Our pneumonia diagnostics team held a number of interesting sessions at the American Society of Tropical Medicine and Hygiene (ASTMH) in Philadelphia from 25-29 October, 2015. These sessions covered findings, challenges and lessons learnt over the past two years from our work on finding the best tools for diagnosing pneumonia – a major childhood killer in sub-Saharan Africa.
On Wednesday, the team presented two posters. The first went through our findings from the recently-completed ‘accuracy evaluation’ stage of the project, in which we assessed each tool in terms of how accurately it diagnosed pneumonia symptoms. This was the first time this data had been shared. The second poster gave an overview of the current ‘field evaluation’ activity, which evaluates the acceptability of the selected respiratory rate counters and pulse oximeters for frontline health workers.
On the evening of Wednesday October 28th, we held a side meeting at the conference to present on a number of topics.
We began the session by showing a film that outlined the current situation and specifically in Mulago Hospital in Uganda.
Dr Sylvia Meek, Malaria Consortium Technical Director, then gave a presentation that explained why pneumonia diagnostics was important to Malaria Consortium. She explained that because pneumonia remains the biggest infectious killer of children under five years, it is central to our mission to improve child health and builds on our work over the years in integrated community case management.
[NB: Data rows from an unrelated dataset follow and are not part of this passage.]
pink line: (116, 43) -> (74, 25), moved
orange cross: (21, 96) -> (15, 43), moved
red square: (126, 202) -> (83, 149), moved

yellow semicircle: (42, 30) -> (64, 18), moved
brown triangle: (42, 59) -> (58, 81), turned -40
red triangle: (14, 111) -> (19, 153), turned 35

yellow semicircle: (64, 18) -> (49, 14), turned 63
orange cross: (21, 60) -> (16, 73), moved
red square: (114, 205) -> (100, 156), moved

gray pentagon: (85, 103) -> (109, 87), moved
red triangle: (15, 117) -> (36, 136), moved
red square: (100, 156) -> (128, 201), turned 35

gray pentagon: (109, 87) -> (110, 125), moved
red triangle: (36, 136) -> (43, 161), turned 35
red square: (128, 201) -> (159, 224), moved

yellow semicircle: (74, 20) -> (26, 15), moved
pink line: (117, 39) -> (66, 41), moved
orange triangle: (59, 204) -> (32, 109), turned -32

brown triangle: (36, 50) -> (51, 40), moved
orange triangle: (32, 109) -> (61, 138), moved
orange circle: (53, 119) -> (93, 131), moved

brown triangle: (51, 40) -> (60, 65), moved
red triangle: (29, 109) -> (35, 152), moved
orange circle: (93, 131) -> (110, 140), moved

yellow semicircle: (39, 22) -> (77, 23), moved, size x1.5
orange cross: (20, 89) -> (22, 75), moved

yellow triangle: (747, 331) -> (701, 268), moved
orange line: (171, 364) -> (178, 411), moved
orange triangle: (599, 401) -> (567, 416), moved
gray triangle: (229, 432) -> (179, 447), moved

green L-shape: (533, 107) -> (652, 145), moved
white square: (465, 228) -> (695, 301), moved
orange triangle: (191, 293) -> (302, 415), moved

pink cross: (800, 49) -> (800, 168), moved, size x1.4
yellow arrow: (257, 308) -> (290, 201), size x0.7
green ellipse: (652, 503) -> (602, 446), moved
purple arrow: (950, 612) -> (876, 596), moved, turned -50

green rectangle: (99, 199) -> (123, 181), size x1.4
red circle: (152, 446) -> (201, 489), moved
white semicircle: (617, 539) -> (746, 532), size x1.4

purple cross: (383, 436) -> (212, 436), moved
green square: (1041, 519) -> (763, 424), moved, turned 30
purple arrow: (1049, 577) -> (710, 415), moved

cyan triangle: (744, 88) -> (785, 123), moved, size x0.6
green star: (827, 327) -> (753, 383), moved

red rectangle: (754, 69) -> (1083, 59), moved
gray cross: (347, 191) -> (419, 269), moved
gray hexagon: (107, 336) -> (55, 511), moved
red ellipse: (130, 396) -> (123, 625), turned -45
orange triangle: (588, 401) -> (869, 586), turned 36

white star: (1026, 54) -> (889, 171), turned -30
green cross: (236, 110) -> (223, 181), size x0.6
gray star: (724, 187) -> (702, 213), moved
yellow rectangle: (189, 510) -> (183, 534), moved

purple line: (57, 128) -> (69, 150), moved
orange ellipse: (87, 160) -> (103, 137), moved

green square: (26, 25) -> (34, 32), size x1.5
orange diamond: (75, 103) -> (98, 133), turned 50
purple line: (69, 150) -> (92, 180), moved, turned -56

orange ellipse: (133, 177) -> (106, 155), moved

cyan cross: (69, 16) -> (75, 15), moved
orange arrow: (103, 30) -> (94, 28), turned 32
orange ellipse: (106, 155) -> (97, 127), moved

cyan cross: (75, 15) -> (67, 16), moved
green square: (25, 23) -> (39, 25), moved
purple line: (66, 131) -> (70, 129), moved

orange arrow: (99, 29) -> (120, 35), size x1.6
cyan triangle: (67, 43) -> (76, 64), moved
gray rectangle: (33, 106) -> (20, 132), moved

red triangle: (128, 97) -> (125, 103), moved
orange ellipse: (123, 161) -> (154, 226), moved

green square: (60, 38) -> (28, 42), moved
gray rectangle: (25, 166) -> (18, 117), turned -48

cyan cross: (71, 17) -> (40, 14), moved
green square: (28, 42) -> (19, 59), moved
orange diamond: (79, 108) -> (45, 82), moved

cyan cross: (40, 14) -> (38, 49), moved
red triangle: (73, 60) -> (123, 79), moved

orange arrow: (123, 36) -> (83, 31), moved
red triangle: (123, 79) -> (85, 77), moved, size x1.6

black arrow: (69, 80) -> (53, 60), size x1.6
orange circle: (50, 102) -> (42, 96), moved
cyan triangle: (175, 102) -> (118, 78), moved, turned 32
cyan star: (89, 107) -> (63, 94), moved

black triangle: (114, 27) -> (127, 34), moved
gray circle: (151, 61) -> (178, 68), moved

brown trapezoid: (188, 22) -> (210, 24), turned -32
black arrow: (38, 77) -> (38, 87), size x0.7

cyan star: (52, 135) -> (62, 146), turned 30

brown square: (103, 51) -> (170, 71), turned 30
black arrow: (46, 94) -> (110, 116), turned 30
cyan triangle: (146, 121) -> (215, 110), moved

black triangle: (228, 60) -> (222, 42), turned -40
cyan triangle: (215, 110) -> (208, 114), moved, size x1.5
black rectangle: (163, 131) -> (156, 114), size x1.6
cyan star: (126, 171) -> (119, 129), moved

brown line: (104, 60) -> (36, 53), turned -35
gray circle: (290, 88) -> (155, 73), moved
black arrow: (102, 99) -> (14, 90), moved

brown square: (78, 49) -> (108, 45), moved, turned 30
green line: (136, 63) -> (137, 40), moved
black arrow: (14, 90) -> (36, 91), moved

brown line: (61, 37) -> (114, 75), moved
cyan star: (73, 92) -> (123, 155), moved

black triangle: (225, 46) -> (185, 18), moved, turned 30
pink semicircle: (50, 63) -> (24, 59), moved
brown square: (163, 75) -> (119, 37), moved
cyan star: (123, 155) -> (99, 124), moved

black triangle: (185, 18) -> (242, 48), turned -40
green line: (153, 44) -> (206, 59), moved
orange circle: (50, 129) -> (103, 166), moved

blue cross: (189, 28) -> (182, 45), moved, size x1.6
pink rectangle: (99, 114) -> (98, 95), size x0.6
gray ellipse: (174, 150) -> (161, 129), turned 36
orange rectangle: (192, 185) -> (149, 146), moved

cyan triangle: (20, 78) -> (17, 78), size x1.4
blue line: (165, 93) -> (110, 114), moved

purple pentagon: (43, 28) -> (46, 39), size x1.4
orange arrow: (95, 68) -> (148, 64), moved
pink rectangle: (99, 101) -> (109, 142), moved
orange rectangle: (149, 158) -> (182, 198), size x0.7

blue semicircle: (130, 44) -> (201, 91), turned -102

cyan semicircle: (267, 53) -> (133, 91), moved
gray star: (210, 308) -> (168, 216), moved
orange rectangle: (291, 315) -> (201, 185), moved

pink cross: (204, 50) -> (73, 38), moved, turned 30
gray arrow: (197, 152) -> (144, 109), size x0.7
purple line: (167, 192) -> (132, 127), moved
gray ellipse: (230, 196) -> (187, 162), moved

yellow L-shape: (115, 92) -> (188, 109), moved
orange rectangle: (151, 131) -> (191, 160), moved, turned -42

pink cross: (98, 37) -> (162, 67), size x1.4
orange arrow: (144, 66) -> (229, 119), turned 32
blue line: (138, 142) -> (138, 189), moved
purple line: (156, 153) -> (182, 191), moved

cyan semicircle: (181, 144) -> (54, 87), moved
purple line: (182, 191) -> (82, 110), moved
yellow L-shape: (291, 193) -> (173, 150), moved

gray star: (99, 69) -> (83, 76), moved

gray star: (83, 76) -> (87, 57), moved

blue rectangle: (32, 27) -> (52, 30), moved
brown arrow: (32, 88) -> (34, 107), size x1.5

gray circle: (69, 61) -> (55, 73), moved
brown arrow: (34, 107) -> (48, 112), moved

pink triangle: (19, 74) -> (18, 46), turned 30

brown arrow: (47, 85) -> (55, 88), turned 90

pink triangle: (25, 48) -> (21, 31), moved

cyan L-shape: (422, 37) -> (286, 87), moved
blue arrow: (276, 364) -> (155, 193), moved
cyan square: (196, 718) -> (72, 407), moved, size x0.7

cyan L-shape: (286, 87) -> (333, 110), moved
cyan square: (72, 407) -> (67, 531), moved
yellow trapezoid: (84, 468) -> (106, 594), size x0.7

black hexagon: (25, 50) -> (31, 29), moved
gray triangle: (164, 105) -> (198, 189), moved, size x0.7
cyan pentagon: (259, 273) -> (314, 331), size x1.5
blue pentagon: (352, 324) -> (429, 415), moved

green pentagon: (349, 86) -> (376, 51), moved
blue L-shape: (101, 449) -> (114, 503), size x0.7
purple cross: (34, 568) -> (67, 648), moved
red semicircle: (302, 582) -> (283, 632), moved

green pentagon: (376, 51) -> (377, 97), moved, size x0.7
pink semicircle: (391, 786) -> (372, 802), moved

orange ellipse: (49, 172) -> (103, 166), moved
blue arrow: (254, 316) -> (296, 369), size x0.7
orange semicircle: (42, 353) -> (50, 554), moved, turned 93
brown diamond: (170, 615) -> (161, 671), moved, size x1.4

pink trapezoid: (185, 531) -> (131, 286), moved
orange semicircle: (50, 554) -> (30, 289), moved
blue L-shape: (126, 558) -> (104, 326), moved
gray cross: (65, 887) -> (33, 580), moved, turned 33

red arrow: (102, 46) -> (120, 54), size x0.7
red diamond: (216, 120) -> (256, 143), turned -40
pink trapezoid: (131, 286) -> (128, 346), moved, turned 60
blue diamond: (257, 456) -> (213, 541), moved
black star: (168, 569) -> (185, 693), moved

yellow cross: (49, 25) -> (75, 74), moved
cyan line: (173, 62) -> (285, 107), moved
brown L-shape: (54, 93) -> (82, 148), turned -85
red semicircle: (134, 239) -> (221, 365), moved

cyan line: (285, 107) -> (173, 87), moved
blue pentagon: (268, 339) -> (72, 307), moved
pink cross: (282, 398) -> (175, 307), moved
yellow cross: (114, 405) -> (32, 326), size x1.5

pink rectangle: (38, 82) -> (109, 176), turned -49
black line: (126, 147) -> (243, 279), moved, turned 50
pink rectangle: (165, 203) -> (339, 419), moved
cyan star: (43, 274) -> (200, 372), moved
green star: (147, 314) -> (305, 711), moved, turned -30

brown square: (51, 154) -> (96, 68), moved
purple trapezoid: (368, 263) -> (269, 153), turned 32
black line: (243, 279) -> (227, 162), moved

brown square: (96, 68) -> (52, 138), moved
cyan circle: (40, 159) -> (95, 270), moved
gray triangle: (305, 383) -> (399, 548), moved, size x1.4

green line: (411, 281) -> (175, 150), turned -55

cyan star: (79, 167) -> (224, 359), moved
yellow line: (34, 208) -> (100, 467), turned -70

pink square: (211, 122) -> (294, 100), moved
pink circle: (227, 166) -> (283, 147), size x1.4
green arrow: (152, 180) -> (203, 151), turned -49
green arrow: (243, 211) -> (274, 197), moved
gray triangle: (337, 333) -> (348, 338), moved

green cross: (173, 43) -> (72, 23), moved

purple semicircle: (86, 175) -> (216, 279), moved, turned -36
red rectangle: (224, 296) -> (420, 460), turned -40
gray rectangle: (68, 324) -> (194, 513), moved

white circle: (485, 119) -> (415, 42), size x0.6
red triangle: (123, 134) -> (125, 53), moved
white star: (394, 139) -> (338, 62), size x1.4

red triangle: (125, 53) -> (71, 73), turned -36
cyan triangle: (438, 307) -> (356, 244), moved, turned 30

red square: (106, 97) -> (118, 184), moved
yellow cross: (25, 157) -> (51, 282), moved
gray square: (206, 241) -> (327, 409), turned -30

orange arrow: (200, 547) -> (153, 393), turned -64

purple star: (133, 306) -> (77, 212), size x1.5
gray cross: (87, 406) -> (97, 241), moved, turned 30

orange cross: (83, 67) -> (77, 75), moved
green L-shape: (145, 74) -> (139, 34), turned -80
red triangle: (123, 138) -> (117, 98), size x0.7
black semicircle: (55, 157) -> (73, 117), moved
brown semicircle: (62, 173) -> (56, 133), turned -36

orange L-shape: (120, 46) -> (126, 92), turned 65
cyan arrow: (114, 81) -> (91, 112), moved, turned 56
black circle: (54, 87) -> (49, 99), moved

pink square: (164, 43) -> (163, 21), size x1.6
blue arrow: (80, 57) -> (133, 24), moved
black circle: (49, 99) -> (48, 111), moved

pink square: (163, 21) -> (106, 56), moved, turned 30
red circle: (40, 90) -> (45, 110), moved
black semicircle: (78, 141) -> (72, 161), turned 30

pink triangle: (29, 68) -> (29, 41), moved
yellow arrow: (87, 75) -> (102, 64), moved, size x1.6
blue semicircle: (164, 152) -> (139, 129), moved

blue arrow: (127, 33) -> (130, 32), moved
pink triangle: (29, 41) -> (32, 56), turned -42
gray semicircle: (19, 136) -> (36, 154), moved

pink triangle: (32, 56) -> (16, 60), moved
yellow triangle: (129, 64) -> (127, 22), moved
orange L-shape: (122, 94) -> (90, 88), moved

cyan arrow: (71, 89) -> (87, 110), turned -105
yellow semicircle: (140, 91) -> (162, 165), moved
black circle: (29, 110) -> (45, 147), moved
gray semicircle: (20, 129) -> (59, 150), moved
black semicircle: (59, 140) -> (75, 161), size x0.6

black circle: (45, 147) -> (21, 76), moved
Dr Karin Kallander, Senior Research Advisor, went on to present on the role of respiratory rate timers and pulse oximeters in the detection of pneumonia in children in remote settings. Dr Kallander highlighted current activities and studies that are focused on developing and improving the management and treatment of pneumonia at the community level.
As Programme Coordinator, I gave the final presentation on data from the accuracy evaluation that was recently conducted for nine devices. This was the first time we presented this data for the five selected pulse oximeters. During the presentation, I proved that community health workers can use a range of pulse oximeters on children to accurately detect the signs of severe pneumonia (defined as oxygen saturation less than 90 percent). Three out of the five showed a mean difference of less than two percent, which was the agreed measure in this study. This means that these devices are considered to be accurate in the hands of community health workers when used to detect the signs of severe pneumonia. The results also showed that country differences are an important factor and need to be investigated further, in addition to further exploration of the different age strata in the study (0-60 days and 2-59 months), which performed differently (in general, devices were less accurate in the younger age strata).
We finished up with an interactive session where attendees had the opportunity to try out the devices for themselves. Participants found the devices easy to use and could see how they could be used at the community level. This was followed by a discussion on the need for robust devices which had reliable and long-life, rechargeable batteries.